(Data entries)
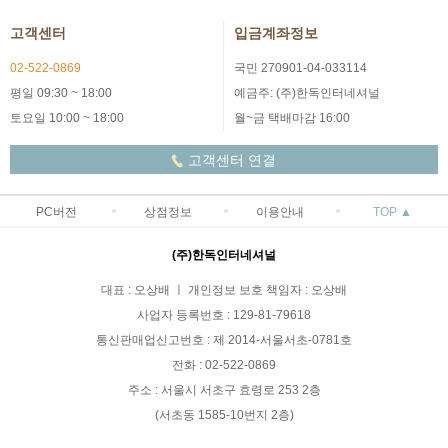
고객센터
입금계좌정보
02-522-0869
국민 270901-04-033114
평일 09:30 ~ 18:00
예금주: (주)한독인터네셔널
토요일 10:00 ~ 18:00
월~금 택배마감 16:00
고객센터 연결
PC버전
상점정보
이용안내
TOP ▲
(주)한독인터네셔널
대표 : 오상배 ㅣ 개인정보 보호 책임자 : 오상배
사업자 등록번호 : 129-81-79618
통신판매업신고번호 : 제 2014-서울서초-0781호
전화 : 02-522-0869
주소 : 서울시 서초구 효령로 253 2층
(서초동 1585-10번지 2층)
==
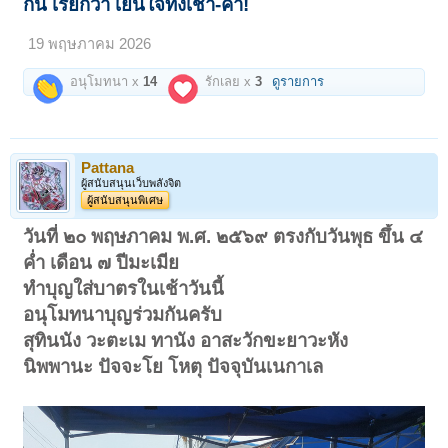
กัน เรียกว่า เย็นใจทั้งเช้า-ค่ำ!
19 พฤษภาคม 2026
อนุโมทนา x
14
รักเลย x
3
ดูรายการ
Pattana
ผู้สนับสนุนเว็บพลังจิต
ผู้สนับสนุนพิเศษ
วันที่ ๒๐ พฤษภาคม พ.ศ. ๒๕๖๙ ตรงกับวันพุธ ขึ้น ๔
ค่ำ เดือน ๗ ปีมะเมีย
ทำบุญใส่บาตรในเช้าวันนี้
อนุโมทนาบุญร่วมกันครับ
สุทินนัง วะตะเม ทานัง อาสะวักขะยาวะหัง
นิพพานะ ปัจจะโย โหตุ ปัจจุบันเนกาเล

# TASK DETAILS
Going back to the entries above, set down exactly the lines that begin at the one with "กัน เรียกว่า เย็นใจทั้งเช้า-ค่ำ!" and end at the one with "นิพพานะ ปัจจะโย โหตุ ปัจจุบันเนกาเล", both included, and nothing else.

# EXERCISE ANSWER
กัน เรียกว่า เย็นใจทั้งเช้า-ค่ำ!
19 พฤษภาคม 2026
อนุโมทนา x
14
รักเลย x
3
ดูรายการ
Pattana
ผู้สนับสนุนเว็บพลังจิต
ผู้สนับสนุนพิเศษ
วันที่ ๒๐ พฤษภาคม พ.ศ. ๒๕๖๙ ตรงกับวันพุธ ขึ้น ๔
ค่ำ เดือน ๗ ปีมะเมีย
ทำบุญใส่บาตรในเช้าวันนี้
อนุโมทนาบุญร่วมกันครับ
สุทินนัง วะตะเม ทานัง อาสะวักขะยาวะหัง
นิพพานะ ปัจจะโย โหตุ ปัจจุบันเนกาเล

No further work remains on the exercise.